(Source data)
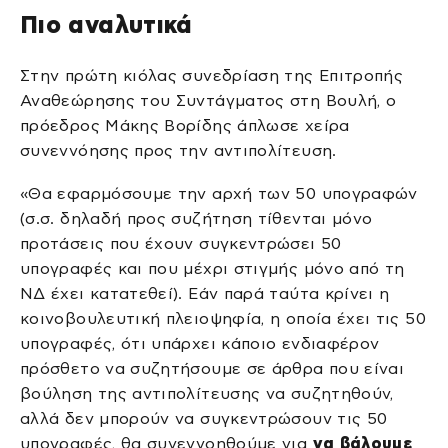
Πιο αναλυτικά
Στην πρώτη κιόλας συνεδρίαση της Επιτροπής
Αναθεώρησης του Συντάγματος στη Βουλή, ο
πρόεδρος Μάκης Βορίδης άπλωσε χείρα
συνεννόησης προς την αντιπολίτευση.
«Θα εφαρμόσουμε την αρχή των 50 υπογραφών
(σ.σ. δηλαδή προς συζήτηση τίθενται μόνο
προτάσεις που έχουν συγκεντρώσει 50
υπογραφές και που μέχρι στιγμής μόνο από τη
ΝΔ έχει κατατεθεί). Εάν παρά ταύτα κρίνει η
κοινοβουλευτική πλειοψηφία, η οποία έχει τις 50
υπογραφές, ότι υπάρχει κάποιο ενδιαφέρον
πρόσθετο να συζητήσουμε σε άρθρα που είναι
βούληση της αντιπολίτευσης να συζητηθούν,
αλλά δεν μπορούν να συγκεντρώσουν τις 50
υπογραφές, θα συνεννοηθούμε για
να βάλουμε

* Work to complete *
Copy out the lines beginning at the one that contains "πρόσθετο να συζητήσουμε σε άρθρα που είναι". Stop at the final line of the data, and include it.

* Result for this task *
πρόσθετο να συζητήσουμε σε άρθρα που είναι
βούληση της αντιπολίτευσης να συζητηθούν,
αλλά δεν μπορούν να συγκεντρώσουν τις 50
υπογραφές, θα συνεννοηθούμε για
να βάλουμε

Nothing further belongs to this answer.